# 99-02 GM 4 wheel disc 1500's parking brake freezing



## theholycow (Nov 29, 2002)

My 2002 GMC Sierra 1500 4x4 SLE has 4 wheel disc brakes with drum-in-hat parking brakes. I've found it necessary to use the parking brake if I don't want to find my truck at the bottom of the hill after parking it at the top of the hill. 

However, if I use the parking brake in the cold icy winter, often when I try to drive it the next day I find that the parking brake is stuck. I release it and it seems to release, but it keeps dragging while I drive. I have to drive a half mile or more to heat it up then repeatedly apply and release it hard to break it free.

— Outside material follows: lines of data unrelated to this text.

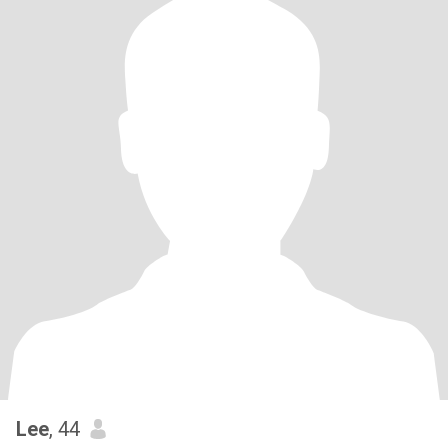
Lee
, 44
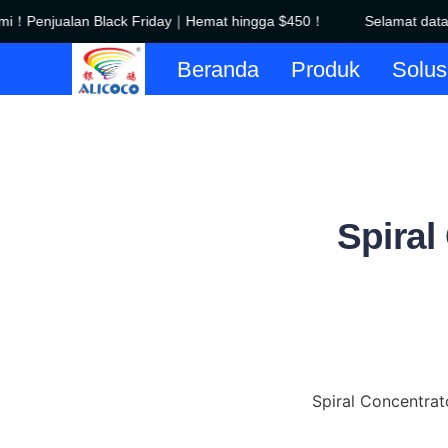
mi！Penjualan Black Friday｜Hemat hingga $450！
Selamat datang
Beranda
Produk
Solus
Spiral
Spiral Concentrato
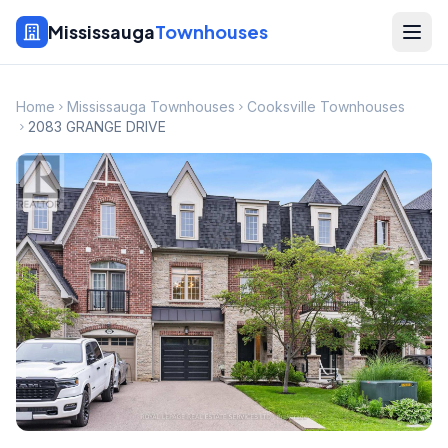
Mississauga
Townhouses
Home
Mississauga Townhouses
Cooksville Townhouses
2083 GRANGE DRIVE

Has anyone experienced this on a similarly equipped vehicle? Exactly where is it freezing? How can I prevent it from freezing? My only guess is maybe water is getting into the cable housing, but that's not consistent with having to drive a bit before I can break it free.


----------



## theholycow (Nov 29, 2002)

Bump.









Maybe anyone who has had experience with parking brake freezing on any vehicle?


----------



## sagent (Jan 2, 2012)

Went through this multiple times with my 02 Sierra and 03 Yukon. Basically you have to take everything apart and clean. There also is a revised clip that secures the top of the e-brake shoe to the backing plate. The original was a two piece design that loosened up causing the shoe to rub the drum . the new one is one solid piece of steel. I remember having to rebuild the mechanism which opened / closed the shoe.


----------



## theholycow (Nov 29, 2002)

Drat. I did that over the summer, and the previous summer too. I have the new design clip and all brand new hardware. Sounds like the next step is to improvise something.

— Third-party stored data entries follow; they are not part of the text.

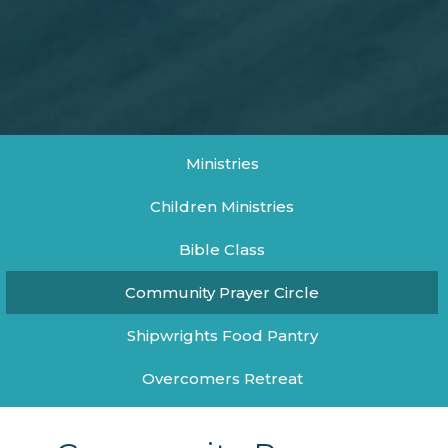
Ministries
Children Ministries
Bible Class
Community Prayer Circle
Shipwrights Food Pantry
Overcomers Retreat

There's lots of things that GM did right on this truck. This godawful parking brake system is not one of them.


----------



## White Gardens (Oct 29, 2008)

theholycow;1563741 said:


> Drat. I did that over the summer, and the previous summer too. I have the new design clip and all brand new hardware. Sounds like the next step is to improvise something.
> 
> There's lots of things that GM did right on this truck. This godawful parking brake system is not one of them.


And fuel pumps, and 4wd actuators, and cracked frames, and........

But I digress.

For the meantime in the winter, if you get it un-stuck, I would just use chalks to hold the truck in place if you can.

..........


----------



## dieselss (Jan 3, 2008)

does that have the 2bracket?? parking brake acuator on it???
just seeing if its the same as our 2500s and 3500s


----------



## Spool it up (Oct 30, 2012)

bad brake caliper (s) or salt ridden parking brake cable . lube with lithium


----------



## theholycow (Nov 29, 2002)

Spool it up;1565031 said:


> bad brake caliper (s) or salt ridden parking brake cable . lube with lithium


Can you elaborate on the caliper? It's a drum-in-hat system so I don't understand how the caliper can get involved, but my mind is open.



dieselss;1565030 said:


> does that have the 2bracket?? parking brake acuator on it???
> just seeing if its the same as our 2500s and 3500s


Not familiar with the 2 bracket actuator. I think what I have is pretty standard, single cable from the parking brake pedal, splits at a common equalizer into two cables, cables go to levers that push the shoes out.


----------



## dieselss (Jan 3, 2008)

That's close to the ones I've seen,,but still different. Just make sure the rubber boot the cable goes through isnt ripped to bad. And adjust the shoes correctly


----------